Citing Discriminatory Policies, Merck Drops Boy Scout Funding

The Merck Company Foundation, the charitable arm of pharmaceutical manufacturer Merck and Company, announced last week it was halting all contributions to the Boy Scouts of America until that organization ceases discriminating on the basis of sexual orientation.

Merck’s decision follows announcements by the UPS Foundation and the Intel Foundation that they would stop donating to Boy Scout groups that engage in discrimination.

Merck spokesperson Kelley Dougherty told The American Independent that the company began to evaluate its corporate giving policies in July because of the Boy Scouts stance on sexual orientation. News of other corporate foundations that have halted funding for the Boy Scouts were not a part of Merck’s decision-making, she said.

In a letter obtained by Scouts for Equality, Merck Foundation vice president Brian Grill noted that the change would affect all levels of giving at Merck, including “direct funding from the Merck Foundation, the matching of gifts from Merck employees, and paid time off for volunteering.”

Grill added that the new policy would apply to all organizations that are not in line with Merck’s guidelines. “As part of the broader review of funding decisions in 2013, the Foundation is currently assessing all current and future funding commitments to ensure that it is not funding organizations with policies contrary to its own,” he wrote.

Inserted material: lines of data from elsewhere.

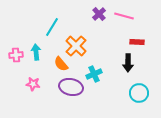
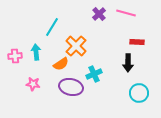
pink line: moved 2 px right, 3 px up
pink cross: moved 1 px left, 1 px down
orange semicircle: rotated 84 degrees counterclockwise
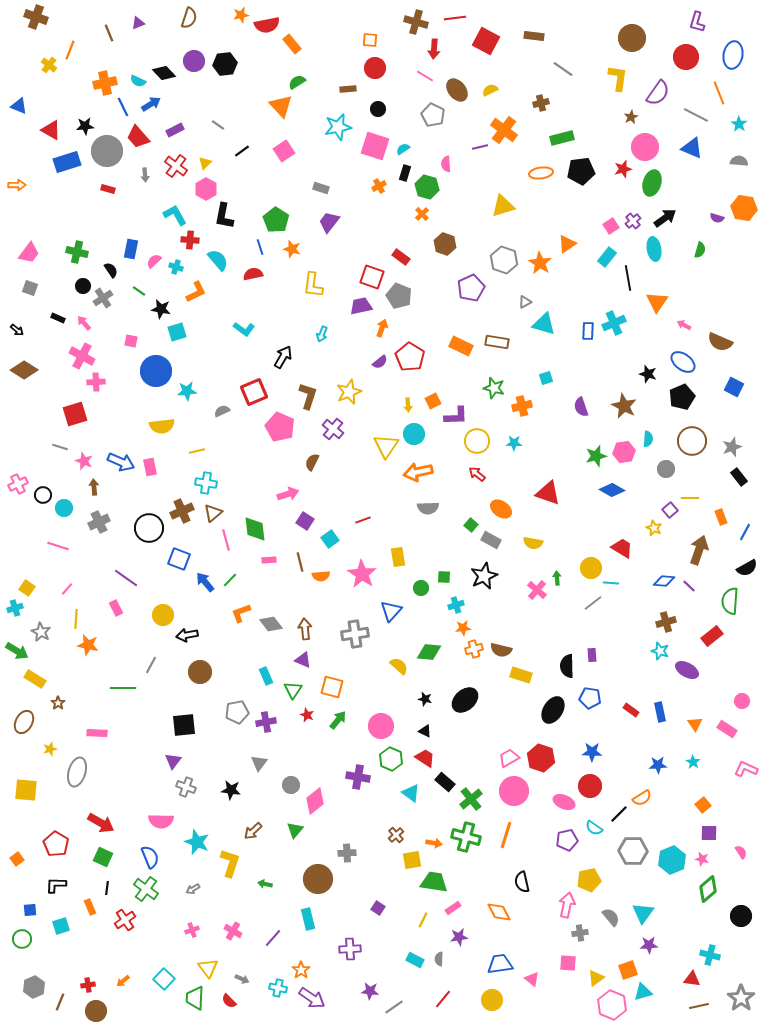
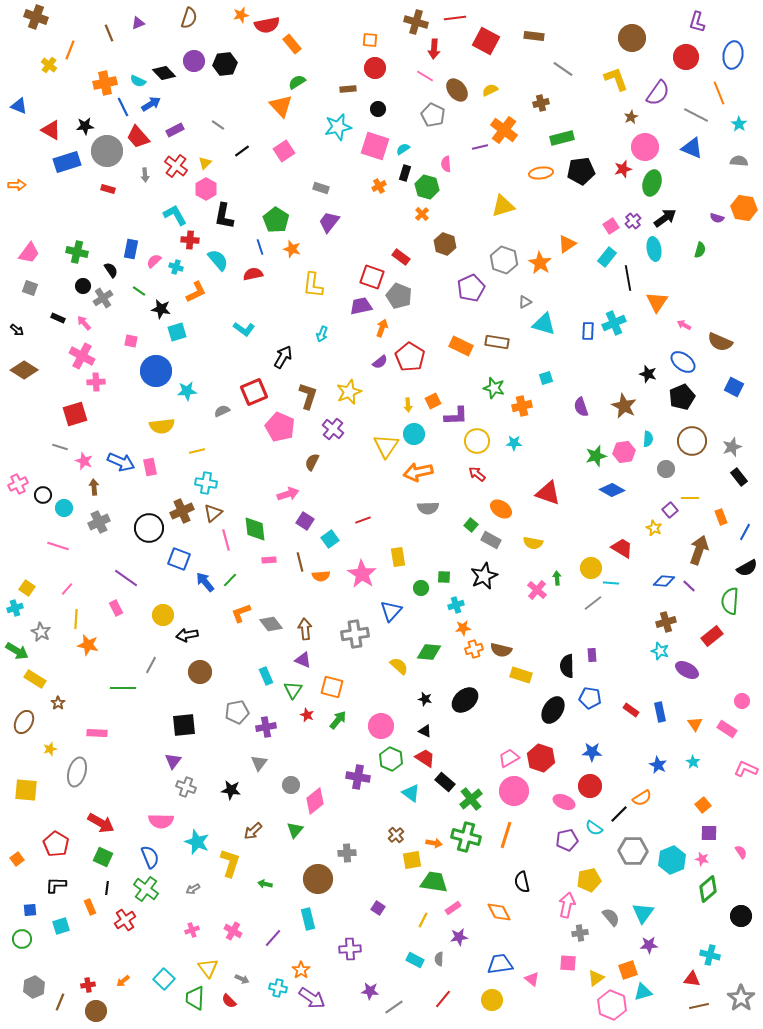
yellow L-shape at (618, 78): moved 2 px left, 1 px down; rotated 28 degrees counterclockwise
purple cross at (266, 722): moved 5 px down
blue star at (658, 765): rotated 30 degrees clockwise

In 2011, the Merck Foundation gave $25,000 to the Transatlantic Council of the Boy Scouts, which serves American youth living overseas, including children of members of the armed services and American diplomats. Merck also gave $5,000 to the Boy Scouts’ National Youth Leadership Training program.

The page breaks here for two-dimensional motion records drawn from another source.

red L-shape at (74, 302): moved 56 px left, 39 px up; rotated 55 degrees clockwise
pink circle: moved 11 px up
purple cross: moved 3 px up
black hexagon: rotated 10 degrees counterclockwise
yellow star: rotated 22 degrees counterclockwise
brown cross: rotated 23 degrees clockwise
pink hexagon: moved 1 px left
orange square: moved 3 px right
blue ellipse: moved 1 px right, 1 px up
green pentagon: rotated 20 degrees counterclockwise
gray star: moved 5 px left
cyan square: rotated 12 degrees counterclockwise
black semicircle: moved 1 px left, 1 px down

In the first quarter of 2012, Merck gave $10,000 to the Boy Scouts’ Cradle of Liberty Council in Philadelphia. The grant went toward a 2012 gala to honor Merck CEO Ken Fraizer with the “Good Scout Award.”

LGBT rights groups praised the decisions made by Merck, Intel, and UPS.

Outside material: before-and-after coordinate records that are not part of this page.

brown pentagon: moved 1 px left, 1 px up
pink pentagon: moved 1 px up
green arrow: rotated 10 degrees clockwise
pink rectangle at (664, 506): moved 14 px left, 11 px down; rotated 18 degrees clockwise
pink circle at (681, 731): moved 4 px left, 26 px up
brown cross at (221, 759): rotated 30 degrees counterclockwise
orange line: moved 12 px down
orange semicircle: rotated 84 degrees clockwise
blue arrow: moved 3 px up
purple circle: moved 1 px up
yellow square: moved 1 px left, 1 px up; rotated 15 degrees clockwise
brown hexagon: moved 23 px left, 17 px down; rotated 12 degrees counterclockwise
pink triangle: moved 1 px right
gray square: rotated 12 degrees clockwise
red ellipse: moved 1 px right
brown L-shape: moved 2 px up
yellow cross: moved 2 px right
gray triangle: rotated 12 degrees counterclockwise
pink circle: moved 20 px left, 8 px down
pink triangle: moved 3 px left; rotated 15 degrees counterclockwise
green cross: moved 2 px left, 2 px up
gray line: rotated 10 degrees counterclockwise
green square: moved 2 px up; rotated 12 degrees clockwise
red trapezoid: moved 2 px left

“These companies are helping to bring change to the Boy Scouts of America by speaking out against the discriminatory policy and in support of the young people who are harmed by it.,” Herndon Graddick, president of GLAAD, said in a statement on Monday. “The Boy Scouts of America should take the health of their organization into account and focus making scouting open to all, rather than working to keep an outdated and unpopular ban in place.”

An investigation by The American Independent in September showed that many of the top 50 corporate foundations had donated to the Boy Scouts of America and its subdivisions in 2010 despite the Boy Scouts’ policy forbidding “open and avowed homosexuals” from participating in scouting.

Currently, a Change.org petition asking the Verizon Foundation to end support for the Boy Scouts until it changes its policy has garnered nearly 64,000 signatures. The petition was started by Scouts for Equality’s Zach Wahls.

In 2010, Verizon gave roughly $318,000 to various Boy Scout entities, despite the fact that the foundation’s grant guidelines say that in order to be “eligible for funding consideration, organizations must … serve the community without discrimination on the basis of age, color, citizenship, disability, disabled veteran status, gender, race, religion, national origin, marital status, sexual orientation, military service or status or Vietnam-era veteran status.”